You write... "Yet often the actions leading to the epithet are less a rejection of the technology than a rejection of underlying values associated with today’s technologically-dependent society"

There's another angle to explore along these lines.

The science community are overwhelmingly people of good intentions, so it's not their moral values which typically are in need of challenge. The problem is instead that the science community (along with most other cultural elites) are stubbornly clinging to a simplistic and outdated "more is better" relationship with knowledge left over from the past.

This "more is better" knowledge philosophy was entirely rational in the long era of knowledge scarcity. Today we no longer live in the old knowledge scarcity era, but in a completely different new era characterized by knowledge exploding in every direction at an accelerating rate. The old "more is better" relationship with knowledge is not being updated to meet the demands of this new environment. We're failing to adapt to changing conditions. We're clinging to the past. We are, if you will, philosophical Luddites.

The old knowledge scarcity era ended at 8:16am on August 6, 1945 over Hiroshima Japan. That is the moment EIGHTY YEARS AGO when it should have become clear that a "more is better" relationship with knowledge is not sustainable, for the simple reason that human beings do not possess an unlimited ability to successfully manage power.
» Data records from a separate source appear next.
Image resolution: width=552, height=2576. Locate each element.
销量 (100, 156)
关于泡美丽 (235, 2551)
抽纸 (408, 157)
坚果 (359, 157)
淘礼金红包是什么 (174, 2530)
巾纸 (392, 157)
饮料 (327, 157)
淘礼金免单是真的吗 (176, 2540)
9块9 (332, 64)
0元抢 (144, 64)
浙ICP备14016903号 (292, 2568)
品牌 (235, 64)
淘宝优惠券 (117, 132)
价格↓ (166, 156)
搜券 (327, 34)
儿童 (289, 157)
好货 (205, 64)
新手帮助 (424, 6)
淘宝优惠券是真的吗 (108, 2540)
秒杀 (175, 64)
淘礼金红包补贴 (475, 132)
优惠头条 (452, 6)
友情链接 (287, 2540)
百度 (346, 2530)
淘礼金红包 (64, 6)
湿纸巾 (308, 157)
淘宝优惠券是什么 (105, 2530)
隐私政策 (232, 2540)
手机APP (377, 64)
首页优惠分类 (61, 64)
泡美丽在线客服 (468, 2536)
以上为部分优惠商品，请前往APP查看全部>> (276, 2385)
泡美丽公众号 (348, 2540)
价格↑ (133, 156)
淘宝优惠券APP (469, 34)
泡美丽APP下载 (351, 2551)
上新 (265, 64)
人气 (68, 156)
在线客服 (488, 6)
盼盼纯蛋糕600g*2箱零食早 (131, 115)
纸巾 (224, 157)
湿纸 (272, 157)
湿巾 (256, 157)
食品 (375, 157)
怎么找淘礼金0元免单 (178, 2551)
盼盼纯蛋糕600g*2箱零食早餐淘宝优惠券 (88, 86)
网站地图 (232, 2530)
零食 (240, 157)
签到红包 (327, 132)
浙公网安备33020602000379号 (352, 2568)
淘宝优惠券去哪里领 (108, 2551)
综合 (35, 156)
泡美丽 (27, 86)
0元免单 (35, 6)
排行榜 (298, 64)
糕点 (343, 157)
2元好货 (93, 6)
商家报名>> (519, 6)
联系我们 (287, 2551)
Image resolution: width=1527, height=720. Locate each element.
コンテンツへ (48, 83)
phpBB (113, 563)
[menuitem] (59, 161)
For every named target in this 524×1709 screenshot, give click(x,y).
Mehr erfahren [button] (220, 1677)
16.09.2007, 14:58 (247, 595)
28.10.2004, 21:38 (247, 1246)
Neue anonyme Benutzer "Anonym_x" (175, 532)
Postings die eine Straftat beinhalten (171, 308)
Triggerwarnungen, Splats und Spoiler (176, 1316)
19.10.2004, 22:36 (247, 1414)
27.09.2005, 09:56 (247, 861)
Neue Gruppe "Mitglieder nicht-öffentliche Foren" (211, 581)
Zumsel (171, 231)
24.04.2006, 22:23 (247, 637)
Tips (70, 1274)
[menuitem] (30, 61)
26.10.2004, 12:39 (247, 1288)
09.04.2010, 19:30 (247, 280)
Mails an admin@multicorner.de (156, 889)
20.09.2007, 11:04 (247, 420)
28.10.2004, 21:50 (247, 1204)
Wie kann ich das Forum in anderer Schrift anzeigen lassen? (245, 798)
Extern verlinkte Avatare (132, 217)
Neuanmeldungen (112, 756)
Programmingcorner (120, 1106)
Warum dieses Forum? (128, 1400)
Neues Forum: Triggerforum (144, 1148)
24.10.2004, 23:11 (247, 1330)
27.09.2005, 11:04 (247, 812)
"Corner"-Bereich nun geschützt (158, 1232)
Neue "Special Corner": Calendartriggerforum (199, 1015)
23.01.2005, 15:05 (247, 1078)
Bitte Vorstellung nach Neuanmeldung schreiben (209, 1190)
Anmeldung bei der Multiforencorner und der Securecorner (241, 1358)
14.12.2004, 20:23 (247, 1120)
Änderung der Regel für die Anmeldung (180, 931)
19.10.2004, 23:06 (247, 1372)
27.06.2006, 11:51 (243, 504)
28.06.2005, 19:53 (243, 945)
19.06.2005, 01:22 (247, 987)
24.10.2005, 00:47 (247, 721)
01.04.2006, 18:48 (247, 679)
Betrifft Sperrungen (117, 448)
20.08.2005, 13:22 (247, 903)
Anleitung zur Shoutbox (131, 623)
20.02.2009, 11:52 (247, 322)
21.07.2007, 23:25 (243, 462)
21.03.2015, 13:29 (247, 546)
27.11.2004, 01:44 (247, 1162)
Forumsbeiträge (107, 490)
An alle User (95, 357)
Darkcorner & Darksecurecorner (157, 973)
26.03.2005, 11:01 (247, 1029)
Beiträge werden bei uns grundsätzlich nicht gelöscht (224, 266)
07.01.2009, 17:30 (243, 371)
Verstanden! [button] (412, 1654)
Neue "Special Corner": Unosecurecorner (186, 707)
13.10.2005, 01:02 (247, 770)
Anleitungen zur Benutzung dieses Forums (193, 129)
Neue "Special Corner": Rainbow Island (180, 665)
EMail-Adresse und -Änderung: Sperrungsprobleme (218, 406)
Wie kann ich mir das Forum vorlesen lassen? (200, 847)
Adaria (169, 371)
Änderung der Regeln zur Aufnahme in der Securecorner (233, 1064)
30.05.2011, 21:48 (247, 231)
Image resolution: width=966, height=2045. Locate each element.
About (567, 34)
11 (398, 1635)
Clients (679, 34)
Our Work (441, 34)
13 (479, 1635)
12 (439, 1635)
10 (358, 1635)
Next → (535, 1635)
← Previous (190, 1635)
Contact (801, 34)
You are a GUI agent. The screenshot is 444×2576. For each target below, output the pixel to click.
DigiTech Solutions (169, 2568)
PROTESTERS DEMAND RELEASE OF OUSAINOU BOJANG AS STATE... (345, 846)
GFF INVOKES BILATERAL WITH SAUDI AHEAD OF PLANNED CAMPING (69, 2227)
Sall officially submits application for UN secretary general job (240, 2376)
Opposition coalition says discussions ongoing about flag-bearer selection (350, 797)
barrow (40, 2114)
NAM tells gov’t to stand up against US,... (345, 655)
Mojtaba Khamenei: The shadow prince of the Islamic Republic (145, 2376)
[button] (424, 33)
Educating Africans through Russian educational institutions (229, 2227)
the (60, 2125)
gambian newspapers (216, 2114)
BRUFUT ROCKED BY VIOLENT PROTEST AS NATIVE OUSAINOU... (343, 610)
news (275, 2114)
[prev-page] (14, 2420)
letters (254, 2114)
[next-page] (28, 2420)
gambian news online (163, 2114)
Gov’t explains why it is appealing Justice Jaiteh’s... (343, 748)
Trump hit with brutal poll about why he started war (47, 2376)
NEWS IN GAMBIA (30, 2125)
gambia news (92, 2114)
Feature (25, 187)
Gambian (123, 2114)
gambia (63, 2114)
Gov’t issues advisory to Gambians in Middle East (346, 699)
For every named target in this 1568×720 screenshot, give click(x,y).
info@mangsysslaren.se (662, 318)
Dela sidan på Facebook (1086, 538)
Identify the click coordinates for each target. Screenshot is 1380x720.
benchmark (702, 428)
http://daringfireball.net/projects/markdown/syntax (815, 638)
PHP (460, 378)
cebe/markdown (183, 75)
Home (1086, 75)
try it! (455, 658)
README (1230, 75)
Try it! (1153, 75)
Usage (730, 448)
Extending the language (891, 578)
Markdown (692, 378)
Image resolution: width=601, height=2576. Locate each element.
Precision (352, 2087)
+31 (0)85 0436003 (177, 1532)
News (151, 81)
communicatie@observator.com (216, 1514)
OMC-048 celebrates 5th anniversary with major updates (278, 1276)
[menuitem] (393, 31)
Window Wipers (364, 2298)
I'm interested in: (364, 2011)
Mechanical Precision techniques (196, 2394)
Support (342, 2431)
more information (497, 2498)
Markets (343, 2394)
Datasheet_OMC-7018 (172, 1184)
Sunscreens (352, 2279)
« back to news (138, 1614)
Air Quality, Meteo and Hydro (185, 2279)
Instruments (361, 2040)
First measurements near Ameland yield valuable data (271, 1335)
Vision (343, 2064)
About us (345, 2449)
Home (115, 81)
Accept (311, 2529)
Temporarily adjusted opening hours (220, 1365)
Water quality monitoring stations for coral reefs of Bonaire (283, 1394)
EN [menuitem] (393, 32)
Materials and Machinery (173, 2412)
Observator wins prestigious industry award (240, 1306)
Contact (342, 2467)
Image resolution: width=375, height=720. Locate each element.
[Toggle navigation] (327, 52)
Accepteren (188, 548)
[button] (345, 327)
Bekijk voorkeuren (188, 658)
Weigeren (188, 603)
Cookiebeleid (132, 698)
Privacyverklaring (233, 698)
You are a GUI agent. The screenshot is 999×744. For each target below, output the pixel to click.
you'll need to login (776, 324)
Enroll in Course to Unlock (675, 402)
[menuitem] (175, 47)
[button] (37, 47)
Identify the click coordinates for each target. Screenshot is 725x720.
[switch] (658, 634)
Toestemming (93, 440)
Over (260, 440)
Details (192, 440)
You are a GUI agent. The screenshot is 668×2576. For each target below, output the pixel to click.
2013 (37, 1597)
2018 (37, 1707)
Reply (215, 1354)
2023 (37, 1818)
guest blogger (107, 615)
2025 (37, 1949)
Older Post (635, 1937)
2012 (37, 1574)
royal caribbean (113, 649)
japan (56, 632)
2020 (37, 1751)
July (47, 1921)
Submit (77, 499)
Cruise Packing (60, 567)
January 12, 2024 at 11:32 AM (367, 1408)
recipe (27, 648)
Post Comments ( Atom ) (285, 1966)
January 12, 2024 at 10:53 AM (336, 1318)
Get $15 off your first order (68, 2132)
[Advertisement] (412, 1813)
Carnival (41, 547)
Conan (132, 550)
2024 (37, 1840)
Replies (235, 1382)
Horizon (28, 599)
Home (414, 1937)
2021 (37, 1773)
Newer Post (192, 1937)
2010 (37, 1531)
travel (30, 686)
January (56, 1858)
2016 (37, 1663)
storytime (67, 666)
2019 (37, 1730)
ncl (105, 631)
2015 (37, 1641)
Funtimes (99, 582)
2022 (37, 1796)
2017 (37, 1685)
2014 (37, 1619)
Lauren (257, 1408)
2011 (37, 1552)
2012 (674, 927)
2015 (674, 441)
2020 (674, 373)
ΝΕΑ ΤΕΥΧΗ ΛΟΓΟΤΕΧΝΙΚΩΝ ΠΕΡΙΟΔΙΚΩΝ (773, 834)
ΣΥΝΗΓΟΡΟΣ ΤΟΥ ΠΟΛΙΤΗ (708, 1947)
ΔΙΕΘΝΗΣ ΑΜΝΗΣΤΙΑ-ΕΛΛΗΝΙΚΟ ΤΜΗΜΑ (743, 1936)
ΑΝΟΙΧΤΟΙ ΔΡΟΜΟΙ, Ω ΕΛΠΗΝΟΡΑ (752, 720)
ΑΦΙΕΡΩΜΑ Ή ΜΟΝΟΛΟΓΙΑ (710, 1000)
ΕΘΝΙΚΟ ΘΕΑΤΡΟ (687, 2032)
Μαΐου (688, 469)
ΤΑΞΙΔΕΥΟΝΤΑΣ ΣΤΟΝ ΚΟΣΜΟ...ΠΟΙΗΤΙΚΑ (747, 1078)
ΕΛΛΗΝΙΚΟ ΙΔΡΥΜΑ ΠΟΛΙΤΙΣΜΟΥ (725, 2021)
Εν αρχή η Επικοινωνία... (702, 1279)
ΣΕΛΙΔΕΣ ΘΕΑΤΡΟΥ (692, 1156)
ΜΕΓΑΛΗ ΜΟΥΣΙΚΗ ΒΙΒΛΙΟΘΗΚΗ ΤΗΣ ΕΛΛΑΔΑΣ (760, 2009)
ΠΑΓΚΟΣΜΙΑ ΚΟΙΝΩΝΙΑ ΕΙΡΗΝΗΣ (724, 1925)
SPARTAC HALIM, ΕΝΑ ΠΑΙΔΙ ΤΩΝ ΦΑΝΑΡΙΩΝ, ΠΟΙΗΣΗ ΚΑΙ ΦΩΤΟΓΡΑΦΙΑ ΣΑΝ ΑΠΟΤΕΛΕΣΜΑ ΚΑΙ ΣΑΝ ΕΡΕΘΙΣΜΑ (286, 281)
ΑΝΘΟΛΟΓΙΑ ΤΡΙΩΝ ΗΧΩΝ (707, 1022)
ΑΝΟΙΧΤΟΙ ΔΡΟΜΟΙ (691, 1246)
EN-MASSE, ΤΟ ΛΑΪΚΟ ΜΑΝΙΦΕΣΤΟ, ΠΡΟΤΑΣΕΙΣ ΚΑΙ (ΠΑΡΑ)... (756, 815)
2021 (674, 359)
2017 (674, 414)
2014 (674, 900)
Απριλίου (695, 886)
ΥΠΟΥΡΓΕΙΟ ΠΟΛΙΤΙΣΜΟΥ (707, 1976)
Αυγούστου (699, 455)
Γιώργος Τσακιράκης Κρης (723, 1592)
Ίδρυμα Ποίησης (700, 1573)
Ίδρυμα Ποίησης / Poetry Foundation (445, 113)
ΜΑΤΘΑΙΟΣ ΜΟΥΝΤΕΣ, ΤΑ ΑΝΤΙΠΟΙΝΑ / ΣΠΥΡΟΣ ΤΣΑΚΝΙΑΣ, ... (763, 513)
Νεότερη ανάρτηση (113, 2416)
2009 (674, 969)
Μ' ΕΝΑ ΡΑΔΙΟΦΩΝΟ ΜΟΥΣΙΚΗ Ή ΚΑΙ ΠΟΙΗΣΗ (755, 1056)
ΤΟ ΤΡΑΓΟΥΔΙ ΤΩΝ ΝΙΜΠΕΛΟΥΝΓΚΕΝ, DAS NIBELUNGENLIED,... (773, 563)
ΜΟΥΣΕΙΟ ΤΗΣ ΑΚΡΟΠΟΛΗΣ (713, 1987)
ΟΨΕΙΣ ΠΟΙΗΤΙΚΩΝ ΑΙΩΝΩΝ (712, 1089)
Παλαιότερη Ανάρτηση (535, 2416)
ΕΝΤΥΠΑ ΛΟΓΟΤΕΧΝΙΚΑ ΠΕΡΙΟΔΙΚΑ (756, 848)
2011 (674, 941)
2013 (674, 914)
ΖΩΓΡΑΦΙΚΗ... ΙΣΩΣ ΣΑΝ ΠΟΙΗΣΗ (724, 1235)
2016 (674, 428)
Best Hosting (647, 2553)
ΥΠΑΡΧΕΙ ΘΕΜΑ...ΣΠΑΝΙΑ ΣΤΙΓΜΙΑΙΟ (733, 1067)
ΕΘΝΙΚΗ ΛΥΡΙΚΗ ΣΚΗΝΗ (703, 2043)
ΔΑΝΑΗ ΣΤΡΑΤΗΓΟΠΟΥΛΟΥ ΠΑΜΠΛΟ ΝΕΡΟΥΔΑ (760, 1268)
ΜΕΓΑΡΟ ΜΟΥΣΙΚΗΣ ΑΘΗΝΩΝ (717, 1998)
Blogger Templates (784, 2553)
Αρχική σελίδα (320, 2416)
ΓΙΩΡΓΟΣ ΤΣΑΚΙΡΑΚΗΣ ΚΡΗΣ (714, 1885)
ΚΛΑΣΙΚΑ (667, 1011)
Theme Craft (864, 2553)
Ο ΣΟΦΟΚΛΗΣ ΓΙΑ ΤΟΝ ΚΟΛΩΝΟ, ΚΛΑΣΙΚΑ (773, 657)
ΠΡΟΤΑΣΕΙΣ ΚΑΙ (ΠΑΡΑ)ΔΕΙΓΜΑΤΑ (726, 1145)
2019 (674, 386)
The change that is needed today can be easily seen in our relationship with food. For endless centuries humanity lived near the edge of starvation, so in that food scarcity environment a "more is better" relationship with food made sense. But in today's developed world at least, far more people die of obesity than starvation. So our relationship with food has had to evolve past the simplistic "more is better" paradigm. Today we have to make more complex decisions about what we consume, which inevitably involves saying no to some consumption.

The very same dynamic exists in our relationship with knowledge.

If we can accept that there is some limit to human ability, that we are not gods, then it should become clear that any process which delivers ever more, ever greater powers, at an ever accelerating rate will sooner or later exceed those limitations.

It's those who either can't or won't accept the reality of human limitations who are the real Luddites.